Data extracted from a collection:
....

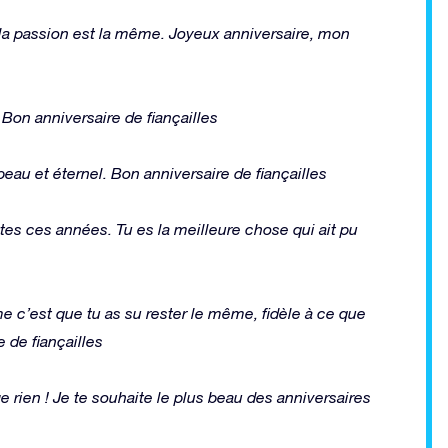
 la passion est la même. Joyeux anniversaire, mon
. Bon anniversaire de fiançailles
beau et éternel. Bon anniversaire de fiançailles
tes ces années. Tu es la meilleure chose qui ait pu
ime c’est que tu as su rester le même, fidèle à ce que
 de fiançailles
 rien ! Je te souhaite le plus beau des anniversaires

....

YOUR GOAL ▸ All lines from the one containing "ime c’est que" through the last line of the data, both included, are to be retyped exactly, and no other line belongs in the answer.

SOLUTION TO THIS TASK ▸
ime c’est que tu as su rester le même, fidèle à ce que
 de fiançailles
 rien ! Je te souhaite le plus beau des anniversaires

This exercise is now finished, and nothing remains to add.